Minimum Wage Increase… More Like Misfortune
When you first heard about the Ontario Liberal Party's idea to increase minimum wage back in 2014, your first reaction was probably to be ecstatic. I know mine was — then I realized what a horrible misfortune it would really be for this legislation to pass, which it ultimately did. On January 1st, the minimum wage in Ontario increased to $14 an hour. But what about people not earning minimum wage? Did their salaries also increase $2.40 an hour? The answer is absolutely not, and that is a major issue.
Why, you ask? The increase in minimum wage also leads to inflation, which means more expensive groceries, gas, rent, and even tuition fees. While these inflationary changes won’t immediately take hold, price rises are inevitable. Short term rises (separate from the effects of the aforementioned inflation) will also take place as employers are forced to squeeze their margins to compensate for paying their employees more. A minimum wage hike of 21% could eventually lead to a 21% increase in the cost of rent or groceries. That means that an individual with $1000 a month in expenses would need to pay an extra $210 for the same goods and services — yet only 11% of Canadians have had their paid wages increased as part of the Liberals legislation; the other 89% of working Canadians are unlikely to benefit at all.

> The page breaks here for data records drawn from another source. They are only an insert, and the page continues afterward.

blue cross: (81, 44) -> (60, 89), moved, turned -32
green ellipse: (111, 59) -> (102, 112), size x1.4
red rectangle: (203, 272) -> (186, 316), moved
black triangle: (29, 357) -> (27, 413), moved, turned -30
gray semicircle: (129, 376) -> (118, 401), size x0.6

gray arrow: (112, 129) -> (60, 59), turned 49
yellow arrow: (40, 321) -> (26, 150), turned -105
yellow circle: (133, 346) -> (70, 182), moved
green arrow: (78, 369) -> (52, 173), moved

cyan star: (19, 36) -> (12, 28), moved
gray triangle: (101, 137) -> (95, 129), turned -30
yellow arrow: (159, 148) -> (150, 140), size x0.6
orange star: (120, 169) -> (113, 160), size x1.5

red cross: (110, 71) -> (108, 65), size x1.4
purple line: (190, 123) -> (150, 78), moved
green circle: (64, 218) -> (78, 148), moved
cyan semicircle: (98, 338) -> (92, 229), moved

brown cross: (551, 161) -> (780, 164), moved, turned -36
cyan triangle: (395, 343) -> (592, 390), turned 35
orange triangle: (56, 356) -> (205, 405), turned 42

What’s more, small and family-run businesses have also been threatened and many have been forced to reduce hours or let people go because they cannot afford to pay the increase. The government has put an unimaginable burden on these businesses, and for many of them it’s only a matter of time before they close their doors for good. But the Ontario Liberals did not take into consideration the potentially negative repercussions of their legislation; instead, they saw a chance to make more money through taxes and seized it without considering how much they would be hurting Ontarians.

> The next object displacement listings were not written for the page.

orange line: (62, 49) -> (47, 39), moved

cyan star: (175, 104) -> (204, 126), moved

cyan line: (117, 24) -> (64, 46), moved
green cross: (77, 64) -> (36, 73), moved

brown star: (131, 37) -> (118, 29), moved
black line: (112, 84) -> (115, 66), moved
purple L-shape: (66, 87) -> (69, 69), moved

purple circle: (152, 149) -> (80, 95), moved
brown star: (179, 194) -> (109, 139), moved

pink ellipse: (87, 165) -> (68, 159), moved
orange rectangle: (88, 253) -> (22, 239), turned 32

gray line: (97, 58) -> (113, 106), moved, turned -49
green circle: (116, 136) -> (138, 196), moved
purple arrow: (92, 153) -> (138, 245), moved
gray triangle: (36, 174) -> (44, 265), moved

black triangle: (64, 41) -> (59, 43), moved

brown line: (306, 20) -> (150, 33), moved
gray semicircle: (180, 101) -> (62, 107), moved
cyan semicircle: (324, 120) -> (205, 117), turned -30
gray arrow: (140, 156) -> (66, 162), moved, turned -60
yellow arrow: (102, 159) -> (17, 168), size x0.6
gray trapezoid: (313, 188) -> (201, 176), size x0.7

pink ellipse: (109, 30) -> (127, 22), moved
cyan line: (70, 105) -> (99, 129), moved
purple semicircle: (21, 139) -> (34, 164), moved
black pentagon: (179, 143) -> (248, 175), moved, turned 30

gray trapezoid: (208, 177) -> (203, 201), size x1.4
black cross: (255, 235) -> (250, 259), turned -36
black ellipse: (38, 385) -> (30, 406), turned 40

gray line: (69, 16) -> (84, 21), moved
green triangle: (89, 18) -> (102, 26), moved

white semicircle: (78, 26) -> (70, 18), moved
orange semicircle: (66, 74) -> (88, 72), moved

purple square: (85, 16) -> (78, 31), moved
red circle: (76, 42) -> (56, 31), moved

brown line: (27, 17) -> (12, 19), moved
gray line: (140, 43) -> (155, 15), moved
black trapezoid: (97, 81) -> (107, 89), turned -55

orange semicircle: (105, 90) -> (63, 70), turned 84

Many high school and university students work minimum wage jobs, as they require little skill and are easy positions to replace when the person moves on. Instead of filling these positions, businesses are now combining jobs or eliminating them entirely to save money. And for those businesses that do continue to run as they did in 2017, they will likely be forced to increase prices and reduce their hours to make up the difference. This means that even though individuals are getting paid more per hour as a result of this minimum wage legislation, working Ontarians could be pocketing even less money as a result of diminished hours and increased spending costs.